Un gesto

19 11 2014

Si vives fuera de Canarias es muy posible que el asunto te haya llegado algo distorsionado o, incluso, que te haya llegado poco, entre noticias enterradas y publirreportajes de Repsol disfrazados de información. Como decía en una entradita de agosto, la tergiversación, los múltiples modos de la falacia y hasta la directa mentira han presidido el debate mediático en torno a los sondeos y prospecciones de Repsol entre 50 y 60 kilómetros de las costas canarias y a unos 3000 metros de profundidad, en una zona cuyo equilibrio ambiental es importante no solo para Canarias sino para este lado del Atlántico.

Hay muchas formas de lucha: hay quienes deciden luchar como consumidores, hay (muchos) que han salido a la calle, sobre todo en las Islas, hay quien ha podido subirse a un barco y arriesgar su vida (quizá suene algo dramático, pero si has visto este vídeo sabrás que no resulta tan exagerado) para estorbar las tareas de prospección.
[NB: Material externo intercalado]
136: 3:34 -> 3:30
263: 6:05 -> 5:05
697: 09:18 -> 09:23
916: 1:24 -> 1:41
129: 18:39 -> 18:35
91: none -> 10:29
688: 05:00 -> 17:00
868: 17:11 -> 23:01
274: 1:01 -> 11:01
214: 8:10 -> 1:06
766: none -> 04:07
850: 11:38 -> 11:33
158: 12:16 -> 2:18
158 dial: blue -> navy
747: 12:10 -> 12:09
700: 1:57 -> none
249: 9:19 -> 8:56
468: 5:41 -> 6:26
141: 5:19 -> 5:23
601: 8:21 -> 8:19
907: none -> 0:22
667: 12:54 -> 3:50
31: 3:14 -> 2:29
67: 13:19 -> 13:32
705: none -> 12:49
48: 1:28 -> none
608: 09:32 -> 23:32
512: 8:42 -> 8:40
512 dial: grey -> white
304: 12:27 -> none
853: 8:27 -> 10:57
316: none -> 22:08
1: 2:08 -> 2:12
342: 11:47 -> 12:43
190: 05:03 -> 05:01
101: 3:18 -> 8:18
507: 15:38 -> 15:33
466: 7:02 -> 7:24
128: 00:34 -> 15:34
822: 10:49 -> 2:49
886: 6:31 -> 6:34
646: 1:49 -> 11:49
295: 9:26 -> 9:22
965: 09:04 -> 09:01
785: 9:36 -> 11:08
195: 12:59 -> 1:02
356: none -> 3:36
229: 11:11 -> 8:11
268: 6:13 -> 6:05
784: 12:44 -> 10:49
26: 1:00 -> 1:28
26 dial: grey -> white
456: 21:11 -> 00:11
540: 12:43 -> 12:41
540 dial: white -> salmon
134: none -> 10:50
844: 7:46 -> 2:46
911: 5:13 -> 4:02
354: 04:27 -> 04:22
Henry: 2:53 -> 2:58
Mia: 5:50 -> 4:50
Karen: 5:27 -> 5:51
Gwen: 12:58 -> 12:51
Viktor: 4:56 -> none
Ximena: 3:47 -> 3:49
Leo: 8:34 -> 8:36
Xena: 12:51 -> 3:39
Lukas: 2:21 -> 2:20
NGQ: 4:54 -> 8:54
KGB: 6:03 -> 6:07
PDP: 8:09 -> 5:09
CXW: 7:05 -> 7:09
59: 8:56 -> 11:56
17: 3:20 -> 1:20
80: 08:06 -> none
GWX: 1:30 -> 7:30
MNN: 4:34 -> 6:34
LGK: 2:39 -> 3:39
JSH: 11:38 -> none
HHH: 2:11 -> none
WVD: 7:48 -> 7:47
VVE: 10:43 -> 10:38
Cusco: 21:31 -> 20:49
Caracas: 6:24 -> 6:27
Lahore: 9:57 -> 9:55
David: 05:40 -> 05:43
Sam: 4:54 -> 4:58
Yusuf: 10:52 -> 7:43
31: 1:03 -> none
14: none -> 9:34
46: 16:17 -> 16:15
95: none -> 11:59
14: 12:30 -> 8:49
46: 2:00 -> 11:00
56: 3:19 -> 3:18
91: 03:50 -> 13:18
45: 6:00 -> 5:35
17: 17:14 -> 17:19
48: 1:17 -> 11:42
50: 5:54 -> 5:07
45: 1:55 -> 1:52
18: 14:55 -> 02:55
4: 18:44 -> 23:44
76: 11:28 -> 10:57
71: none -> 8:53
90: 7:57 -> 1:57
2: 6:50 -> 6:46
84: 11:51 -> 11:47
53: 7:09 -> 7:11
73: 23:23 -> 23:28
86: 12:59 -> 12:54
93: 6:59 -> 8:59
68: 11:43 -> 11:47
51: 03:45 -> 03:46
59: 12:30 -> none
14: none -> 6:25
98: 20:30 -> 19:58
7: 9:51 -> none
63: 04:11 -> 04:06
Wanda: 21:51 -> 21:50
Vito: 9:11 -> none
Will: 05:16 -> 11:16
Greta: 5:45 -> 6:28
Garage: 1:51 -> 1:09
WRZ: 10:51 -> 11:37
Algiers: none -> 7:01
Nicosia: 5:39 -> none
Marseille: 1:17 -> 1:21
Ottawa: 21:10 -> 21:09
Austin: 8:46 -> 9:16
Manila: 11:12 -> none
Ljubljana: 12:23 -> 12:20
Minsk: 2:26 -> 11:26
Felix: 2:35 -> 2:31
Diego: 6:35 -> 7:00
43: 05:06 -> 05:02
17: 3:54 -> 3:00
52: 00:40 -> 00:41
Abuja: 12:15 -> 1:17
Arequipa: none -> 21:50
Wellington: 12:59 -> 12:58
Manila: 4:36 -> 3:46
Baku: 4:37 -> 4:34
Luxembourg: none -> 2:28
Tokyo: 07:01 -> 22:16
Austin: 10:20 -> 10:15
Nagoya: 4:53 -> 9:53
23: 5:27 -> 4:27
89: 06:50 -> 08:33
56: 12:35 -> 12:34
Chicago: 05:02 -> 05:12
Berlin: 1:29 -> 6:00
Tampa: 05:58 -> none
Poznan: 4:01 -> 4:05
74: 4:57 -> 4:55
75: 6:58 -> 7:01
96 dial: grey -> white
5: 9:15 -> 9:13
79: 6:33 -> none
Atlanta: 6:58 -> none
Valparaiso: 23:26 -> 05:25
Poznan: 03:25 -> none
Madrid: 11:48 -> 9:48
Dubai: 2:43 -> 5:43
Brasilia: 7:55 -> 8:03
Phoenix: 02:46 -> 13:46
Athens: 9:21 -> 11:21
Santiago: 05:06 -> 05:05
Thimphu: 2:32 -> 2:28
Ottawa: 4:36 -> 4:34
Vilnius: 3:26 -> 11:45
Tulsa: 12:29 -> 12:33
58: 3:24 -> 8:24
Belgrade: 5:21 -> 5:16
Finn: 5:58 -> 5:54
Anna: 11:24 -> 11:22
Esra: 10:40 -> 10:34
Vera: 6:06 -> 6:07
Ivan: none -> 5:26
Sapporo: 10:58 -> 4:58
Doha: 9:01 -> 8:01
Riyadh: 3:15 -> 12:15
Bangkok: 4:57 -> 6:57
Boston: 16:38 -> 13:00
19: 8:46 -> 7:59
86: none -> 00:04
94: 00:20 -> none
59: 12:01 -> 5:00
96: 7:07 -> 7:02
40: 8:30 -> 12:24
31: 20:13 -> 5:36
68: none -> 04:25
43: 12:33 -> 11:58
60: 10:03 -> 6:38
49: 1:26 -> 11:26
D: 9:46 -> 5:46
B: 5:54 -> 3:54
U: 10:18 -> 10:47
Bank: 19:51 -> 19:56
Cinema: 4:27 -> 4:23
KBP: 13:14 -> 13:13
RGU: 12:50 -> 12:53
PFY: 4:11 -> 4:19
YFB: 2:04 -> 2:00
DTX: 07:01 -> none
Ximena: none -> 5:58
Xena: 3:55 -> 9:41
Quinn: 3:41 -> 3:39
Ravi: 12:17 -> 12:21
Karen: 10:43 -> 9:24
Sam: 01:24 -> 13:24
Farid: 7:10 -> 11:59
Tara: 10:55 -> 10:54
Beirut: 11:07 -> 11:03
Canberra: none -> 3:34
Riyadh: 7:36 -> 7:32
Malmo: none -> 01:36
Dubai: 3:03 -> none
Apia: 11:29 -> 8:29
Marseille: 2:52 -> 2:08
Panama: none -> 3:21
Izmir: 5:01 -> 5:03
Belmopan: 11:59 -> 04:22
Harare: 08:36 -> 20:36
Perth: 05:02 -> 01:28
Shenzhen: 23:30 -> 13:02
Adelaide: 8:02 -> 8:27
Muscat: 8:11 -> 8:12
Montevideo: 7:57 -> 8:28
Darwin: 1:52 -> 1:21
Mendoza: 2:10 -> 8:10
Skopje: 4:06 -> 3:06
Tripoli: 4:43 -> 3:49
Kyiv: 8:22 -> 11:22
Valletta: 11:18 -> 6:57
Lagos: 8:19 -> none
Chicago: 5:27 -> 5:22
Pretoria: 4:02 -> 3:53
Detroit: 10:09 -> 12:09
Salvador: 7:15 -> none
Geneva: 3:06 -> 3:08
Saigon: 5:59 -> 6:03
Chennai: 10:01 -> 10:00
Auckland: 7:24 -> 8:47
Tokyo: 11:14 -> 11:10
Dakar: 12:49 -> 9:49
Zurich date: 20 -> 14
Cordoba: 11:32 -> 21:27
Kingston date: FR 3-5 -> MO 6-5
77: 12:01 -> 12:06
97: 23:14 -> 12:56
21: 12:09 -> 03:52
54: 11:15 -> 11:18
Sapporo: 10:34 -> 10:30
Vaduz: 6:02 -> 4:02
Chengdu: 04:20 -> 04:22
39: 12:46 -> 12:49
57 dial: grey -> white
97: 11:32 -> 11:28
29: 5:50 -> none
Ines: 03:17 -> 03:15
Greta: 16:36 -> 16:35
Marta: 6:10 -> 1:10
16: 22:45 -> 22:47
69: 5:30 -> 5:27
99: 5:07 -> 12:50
Estas son formas de retratarse que no se excluyen entre sí. Además hay otra, la más tradicional. Desde este domingo, escritores, blogueros, críticos, periodistas, actores, editores y otras gentes de mal vivir, pero que tienen la cabeza amueblada y el corazón en su sitio, difunden en las redes el texto “Yo también digo #NoAlasProspeccionesenCanarias desde…”, su lugar de residencia. Lo hacen desde lugares de Canarias, pero también desde Ecuador o Madrid, desde el Maresme o Suecia, desde Frankfurt del Meno o Ciudad Real, desde Chiloé o León. Lo hacen sin foto, como los escritores Rafa Melero, Marible Lacave, Helio Ayala o Judith Bosch, el narrador oral Félix Albo, la periodista Laura Mas o la bloguera Dsdmona. O lo hacen con foto, como quienes están en la galería que figura al final de este texto.

En cualquier caso, ellas y ellos se mojan por Canarias y se retratan por el medio ambiente, en contra de unas acciones temerarias (impuestas por la connivencia entre una multinacional petrolera y un Gobierno que ha desplegado ante ella una alfombra roja) y que tienen que ver con espurios intereses crematísticos antes que con el bien común.

Si te apetece unirte, habrás comprobado ya que es muy sencillo: solo has de retratarte con ese texto “Yo también digo #NoAlasProspeccionesenCanarias desde…” y difundirlo en tus redes sociales favoritas, etiquetándote con ese mismo hastag. Habrá quien diga que no servirá de nada; posible es que tenga razón. Pero puede que mueva a las personas a quienes conoces a informarse bien sobre el tema, a entender que no es solo Canarias la que está en peligro. Y, si no, al menos, por una vez, podrás observar la línea roja trazada en el suelo y dejar claro de qué lado estás.

Y aquí, en Canarias, donde tan pocas cosas nos van quedando que solo nos va quedando paisaje, te lo agradeceremos mucho.